The guides, presumably in a show of defiance and in honour of their new explorer friends, lead the way into the heart of the country past tiny villages of wooden houses on stilts and everywhere a warm welcome.
The place has been pretty much closed off to the outside world for more than half a century. Things started to change, however, in the wake of political reform in 2011 and Myanmar – or Burma as it used to be known – is gradually opening up to tourism.
You’ll still need to organise paperwork, get permission to travel, submit copies of passport, prep your driving licence and ownership documents, plus taking and sending photos of the bikes in advance. Without them you’ll never get across the border.
Good with admin? There’s still the added complication near the North East Indian border where civil unrest is common as the locals fight for independence.
Julia says: “Ironically, the safest way to travel into the country is by joining a military convoy past the police checkpoints. This can be time-consuming, especially if they want to check laptops, cameras and mobile phones for pictures showing military installations and activity.”

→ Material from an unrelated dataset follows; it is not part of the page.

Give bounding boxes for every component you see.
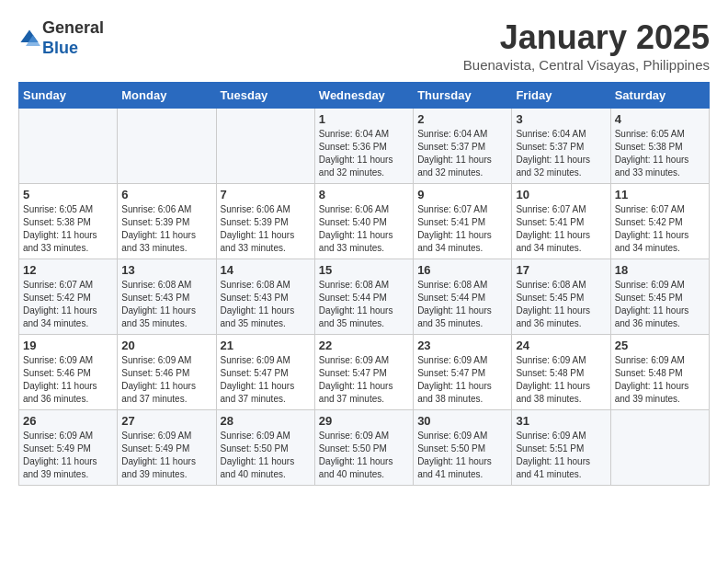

Sirens and flashing lights
A Myanmar-based agency will know the ropes and is well worth the outlay. Once across the International Bridge of Friendship into Myanmar, an agency can swing into action with a support vehicle, driver, chief guide, gofer and even a road condition advisor for the 9,700km trip.
“They liked to lead us out of towns with sirens and flashing lights. This successfully cleared the road, but as soon as it passed all the vehicles pushed off the road were frantically pushing to get back on it, normally not paying attention to the bikes following the support vehicle,” recalls Julia.

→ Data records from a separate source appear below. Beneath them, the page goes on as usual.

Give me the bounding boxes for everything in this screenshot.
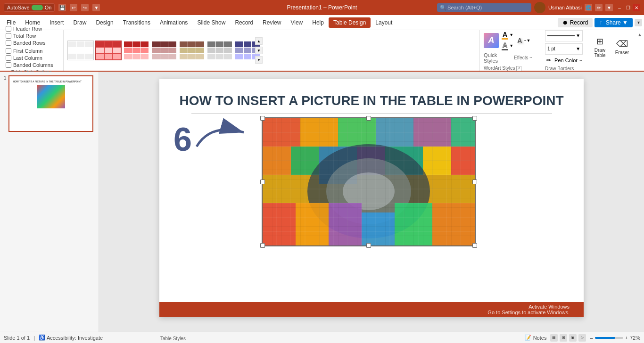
save-icon[interactable]: 💾 bbox=[58, 4, 66, 11]
wordart-expand-button[interactable]: ↗ bbox=[516, 66, 521, 71]
handle-top-left[interactable] bbox=[260, 116, 265, 121]
menu-review[interactable]: Review bbox=[258, 17, 286, 28]
table-style-5[interactable] bbox=[206, 41, 233, 60]
autosave-on-label: On bbox=[45, 5, 52, 10]
handle-bottom-middle[interactable] bbox=[366, 243, 371, 248]
line-width-dropdown[interactable]: 1 pt ▼ bbox=[545, 43, 583, 55]
slide-sorter-button[interactable]: ⊞ bbox=[560, 334, 567, 342]
menu-help[interactable]: Help bbox=[307, 17, 329, 28]
notes-button[interactable]: 📝 Notes bbox=[525, 335, 547, 341]
draw-table-button[interactable]: ⊞ DrawTable bbox=[591, 34, 610, 60]
handle-bottom-right[interactable] bbox=[472, 243, 477, 248]
menu-record[interactable]: Record bbox=[230, 17, 258, 28]
status-separator: | bbox=[33, 335, 35, 341]
menu-draw[interactable]: Draw bbox=[68, 17, 91, 28]
undo-icon[interactable]: ↩ bbox=[70, 4, 77, 11]
reading-view-button[interactable]: ▣ bbox=[569, 334, 577, 342]
slide-thumbnail[interactable]: HOW TO INSERT A PICTURE IN THE TABLE IN … bbox=[8, 75, 93, 132]
table-style-3[interactable] bbox=[151, 41, 177, 60]
menu-animations[interactable]: Animations bbox=[155, 17, 192, 28]
global-icon[interactable]: 🌐 bbox=[585, 4, 592, 11]
handle-middle-right[interactable] bbox=[472, 180, 477, 184]
activate-windows-notice: Activate Windows Go to Settings to activ… bbox=[487, 304, 570, 315]
menu-bar: File Home Insert Draw Design Transitions… bbox=[0, 15, 644, 30]
ribbon-display-icon[interactable]: ▼ bbox=[605, 4, 613, 11]
text-outline-button[interactable]: A ▼ bbox=[502, 41, 513, 50]
header-row-label: Header Row bbox=[13, 26, 42, 32]
zoom-slider[interactable] bbox=[595, 337, 623, 339]
minimize-button[interactable]: – bbox=[616, 4, 623, 11]
effects-dropdown-arrow[interactable]: ~▼ bbox=[524, 38, 530, 43]
wordart-styles-title: WordArt Styles ↗ bbox=[484, 65, 537, 71]
line-style-dropdown[interactable]: ▼ bbox=[545, 30, 583, 41]
header-row-check[interactable]: Header Row bbox=[6, 26, 58, 32]
menu-design[interactable]: Design bbox=[91, 17, 118, 28]
feedback-icon[interactable]: ✏ bbox=[595, 4, 603, 11]
minimize-ribbon-icon[interactable]: ▾ bbox=[635, 19, 642, 26]
accessibility-button[interactable]: ♿ Accessibility: Investigate bbox=[39, 335, 103, 341]
slide-title: HOW TO INSERT A PICTURE IN THE TABLE IN … bbox=[159, 79, 584, 113]
autosave-button[interactable]: AutoSave On bbox=[4, 3, 55, 12]
table-style-2[interactable] bbox=[123, 41, 149, 60]
zoom-in-icon[interactable]: + bbox=[625, 335, 628, 341]
mosaic-overlay bbox=[263, 118, 475, 245]
window-title: Presentation1 – PowerPoint bbox=[287, 4, 357, 11]
handle-top-middle[interactable] bbox=[366, 116, 371, 121]
gallery-down-arrow[interactable]: ▼ bbox=[255, 47, 263, 54]
notes-icon: 📝 bbox=[525, 335, 531, 341]
redo-icon[interactable]: ↪ bbox=[81, 4, 89, 11]
banded-rows-checkbox[interactable] bbox=[6, 40, 11, 46]
handle-middle-left[interactable] bbox=[260, 180, 265, 184]
handle-bottom-left[interactable] bbox=[260, 243, 265, 248]
menu-slideshow[interactable]: Slide Show bbox=[192, 17, 230, 28]
last-col-checkbox[interactable] bbox=[6, 55, 11, 61]
banded-rows-check[interactable]: Banded Rows bbox=[6, 40, 58, 46]
search-input[interactable] bbox=[437, 3, 531, 12]
banded-cols-check[interactable]: Banded Columns bbox=[6, 62, 58, 68]
menu-view[interactable]: View bbox=[286, 17, 307, 28]
normal-view-button[interactable]: ▦ bbox=[550, 334, 558, 342]
close-button[interactable]: ✕ bbox=[633, 4, 640, 11]
window-controls: – ❐ ✕ bbox=[616, 4, 640, 11]
customize-icon[interactable]: ▼ bbox=[92, 4, 100, 11]
slideshow-view-button[interactable]: ▷ bbox=[578, 334, 586, 342]
header-row-checkbox[interactable] bbox=[6, 26, 11, 32]
quick-styles-button[interactable]: A bbox=[484, 33, 499, 48]
banded-cols-checkbox[interactable] bbox=[6, 62, 11, 68]
gallery-up-arrow[interactable]: ▲ bbox=[255, 37, 263, 45]
text-fill-button[interactable]: A ▼ bbox=[502, 31, 513, 40]
table-style-4[interactable] bbox=[179, 41, 205, 60]
first-col-checkbox[interactable] bbox=[6, 48, 11, 54]
style-items bbox=[67, 41, 252, 60]
gallery-more-arrow[interactable]: ▾ bbox=[255, 56, 263, 64]
line-style-arrow[interactable]: ▼ bbox=[576, 33, 580, 38]
menu-tabledesign[interactable]: Table Design bbox=[329, 17, 371, 28]
first-col-check[interactable]: First Column bbox=[6, 48, 58, 54]
total-row-check[interactable]: Total Row bbox=[6, 33, 58, 39]
collapse-ribbon-button[interactable]: ▲ bbox=[636, 30, 644, 39]
handle-top-right[interactable] bbox=[472, 116, 477, 121]
image-container[interactable] bbox=[263, 118, 475, 245]
record-button[interactable]: ⏺ Record bbox=[558, 18, 593, 27]
share-button[interactable]: ↑ Share ▼ bbox=[594, 18, 633, 27]
outline-dropdown-arrow[interactable]: ▼ bbox=[509, 43, 513, 48]
text-effects-button[interactable]: A ~▼ bbox=[516, 37, 530, 44]
total-row-checkbox[interactable] bbox=[6, 33, 11, 39]
slide-canvas[interactable]: HOW TO INSERT A PICTURE IN THE TABLE IN … bbox=[159, 79, 584, 317]
eraser-icon: ⌫ bbox=[616, 39, 628, 49]
table-style-plain[interactable] bbox=[67, 41, 94, 60]
table-style-1[interactable] bbox=[95, 41, 122, 60]
wordart-row: A A ▼ A ▼ A ~▼ bbox=[484, 31, 537, 50]
workspace: 1 HOW TO INSERT A PICTURE IN THE TABLE I… bbox=[0, 72, 644, 332]
pen-color-row[interactable]: ✏ Pen Color ~ bbox=[545, 57, 588, 64]
menu-layout[interactable]: Layout bbox=[371, 17, 397, 28]
line-width-arrow[interactable]: ▼ bbox=[576, 46, 580, 51]
zoom-out-icon[interactable]: – bbox=[590, 335, 593, 341]
restore-button[interactable]: ❐ bbox=[624, 4, 632, 11]
menu-transitions[interactable]: Transitions bbox=[118, 17, 155, 28]
fill-dropdown-arrow[interactable]: ▼ bbox=[509, 33, 513, 37]
last-col-check[interactable]: Last Column bbox=[6, 55, 58, 61]
notes-label: Notes bbox=[533, 335, 547, 341]
autosave-toggle[interactable] bbox=[32, 5, 43, 10]
eraser-button[interactable]: ⌫ Eraser bbox=[612, 34, 632, 60]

The challenging conditions on the six-week trip weren’t helped for the Triumph Tiger team when 48 hours of rain fell, with the wearing of waterproofs impossible due to the heat and humidity.
Chewed to pieces
“Our local guides were new to this too and road conditions change so much that getting an accurate description of the road ahead from someone who does not have English as a first language, does not ride a bike and has never been there anyway, is hopeless,” she laughs.
“One road was described as being Tarmac. Well, maybe it was 50 years ago but it had since been chewed to pieces by heavy slow trucks trudging up and down a mountain road at 10mph, had gnarly hairpin bends and ruts, with narrow drops and hairy overtakes. In Myanmar, this translates as ‘it’s OK, hard surface’.”

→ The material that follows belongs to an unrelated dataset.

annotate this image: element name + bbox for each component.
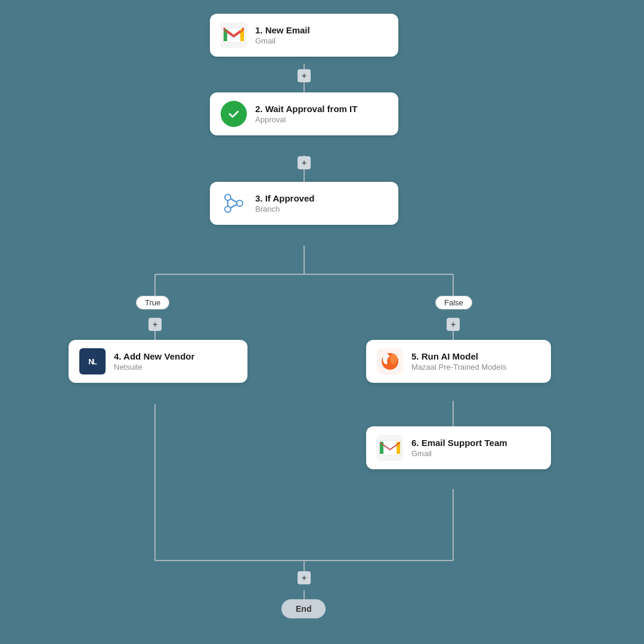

“Go now… before it changes”
Payback comes in the shape of myriad tea houses and road stops along the way. All at ridiculously cheap prices. In more rural places, a roadside stop leads to an invitation to tea from delighted Myanmars with large, gentle smiles and a wary curiosity of the Tiger 800s.
Julia says: “You won’t find any western influences – there’s no fast food joints, service is slow, English is poor and wifi slow and sporadic. When you cross the border into Thailand it’s like riding into the USA with massive freeways and American brands everywhere.
“But go now, before it changes. In some ways Myanmar reminds me of Cuba with that slightly crumbling colonial atmosphere that makes it all worthwhile. And remember there’s no gain without pain.”